Angst. De rode draad die zich door mijn leven heeft geworsteld en te hardnekkig is om uit te roeien. Ik vind angst een moeilijk begrip wat te koppelen is aan vele levensterreinen. Angst is een gevoel van op de rand naar de afgrond staan. Ga ik wel, of ga ik niet? Een gevoel als een sluipmoordenaar wat te merken is aan elke vezel in je lichaam. Hartkloppingen, kippenvel, versnelde ademhaling, buikpijn, trillen. Angst grijpt je naar je keel, verlamt je, bevriest je tot het moment dat je besluit te vechten of vluchten. Het zorgt ervoor dat je ten alle tijd paraat staat voor een eventuele ramp die zich voor zou kunnen doen. Met de opluchting nadien als de angst overwonnen is. Het fijnste gevoel ter wereld. Het “I did it en niemand kan mij wat maken”-gevoel.
Ik heb echter één groot afweermechanisme wat zich in elke situatie voor lijkt te doen, zo ook bij angst: lachen. Moet ik huilen? Lach. Ben ik boos? Verdwijn uit mijn gezichtsveld, ik negeer je of ik lach. Ben ik bang? Ik bevries, vecht of lach. Weet ik niet wat ik met mezelf aan moet? Lach. Komen anderen te dichtbij en wil ik ze op afstand houden, of leuk gevonden worden? Lach. Oftewel: lachen is the key.
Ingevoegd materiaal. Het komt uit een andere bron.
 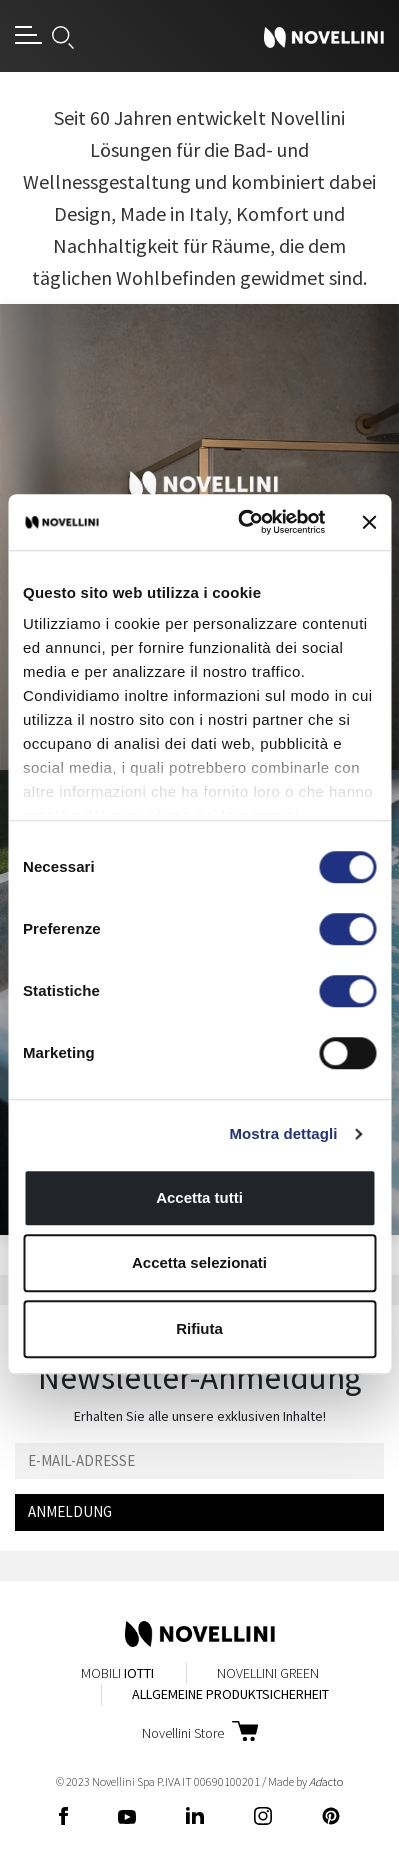 What do you see at coordinates (199, 1262) in the screenshot?
I see `Accetta selezionati` at bounding box center [199, 1262].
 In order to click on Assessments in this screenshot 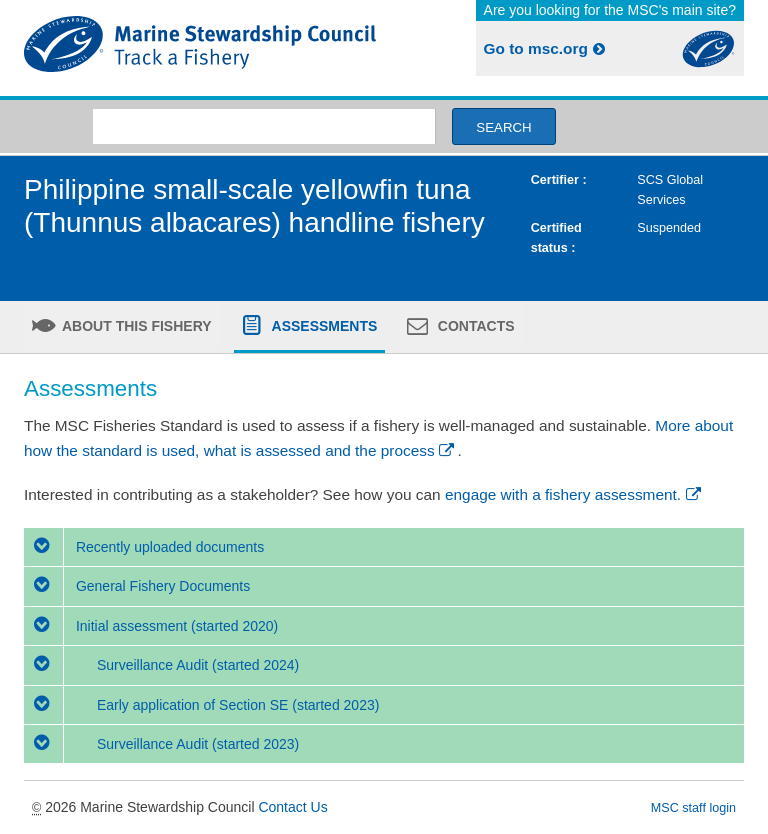 , I will do `click(322, 326)`.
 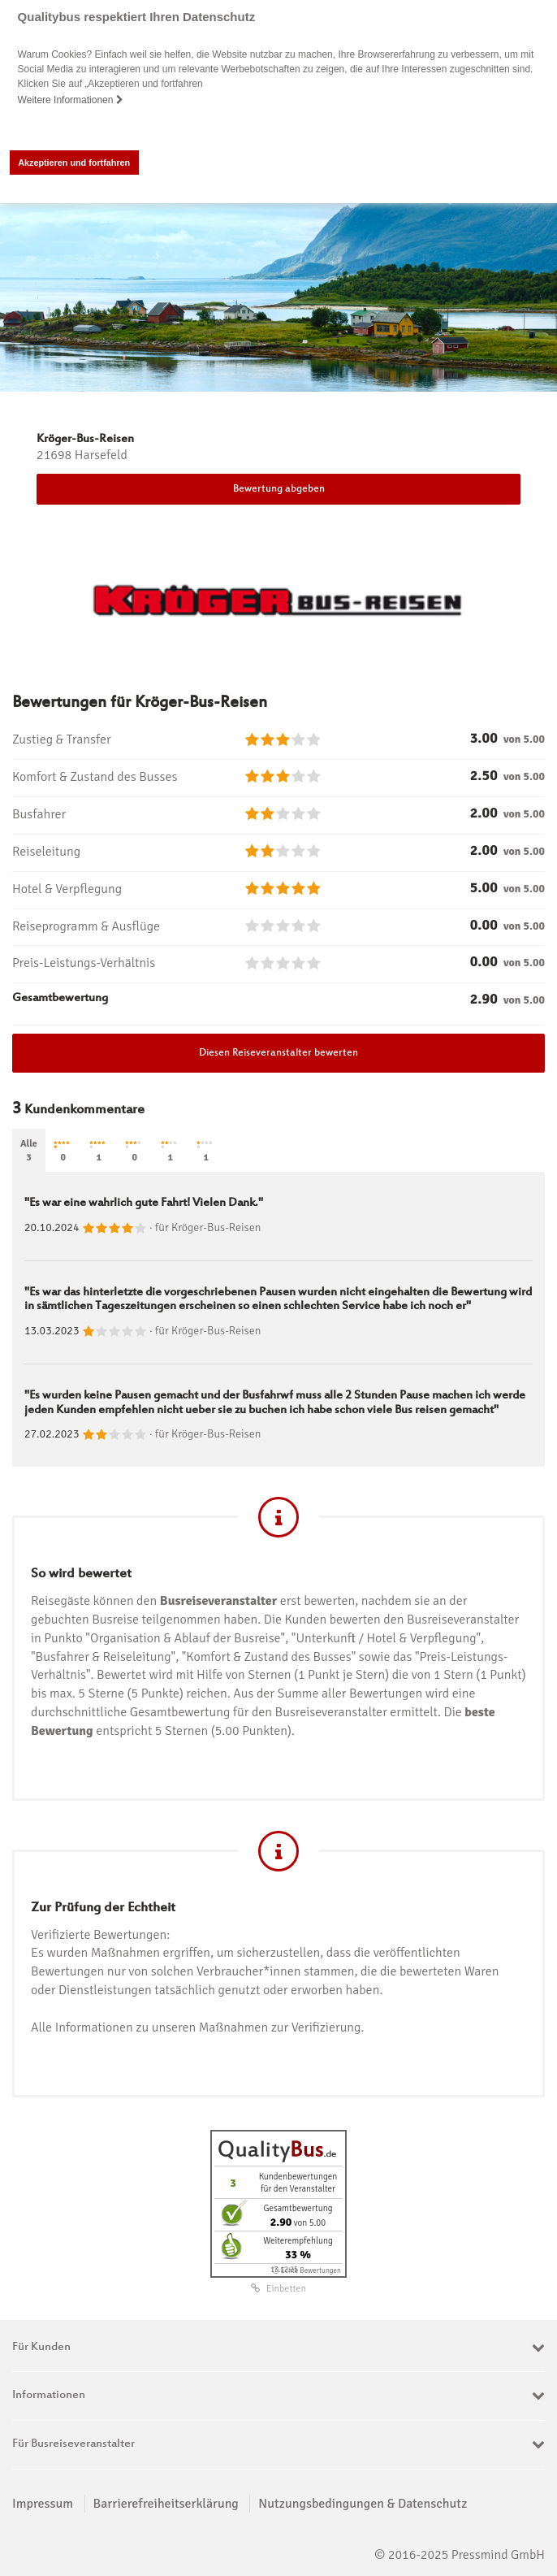 What do you see at coordinates (306, 2270) in the screenshot?
I see `ⓘ Echte Bewertungen` at bounding box center [306, 2270].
Ik lach als ik val, heb van de waarheid niets begrepen. Als een toneelspel, poppenkast. Niemand het achterste van je tong laten zien en vooral zelf totaal niet weten wie je bent en wat je denkt. Dat beangstigt me.
Een afweermechanisme, masker, wat tot voor kort gewerkt heeft maar mij steeds meer in de weg zit. Ik durf mijn masker niet te laten vallen, bij niemand niet. Daar komt het begrip angst weer bij kijken. Ik wil me zo graag volledig open kunnen stellen bij therapie en ook daarbuiten, maar het lukt me (nog) niet. Ik wil kunnen huilen, schreeuwen, bang zijn, boos, verdrietig. Daartegenover wil ik weer oprecht blij zijn, gelukkig, genieten van de kleine dingen. Ik wil leven. Leven met alles wat daarbij hoort.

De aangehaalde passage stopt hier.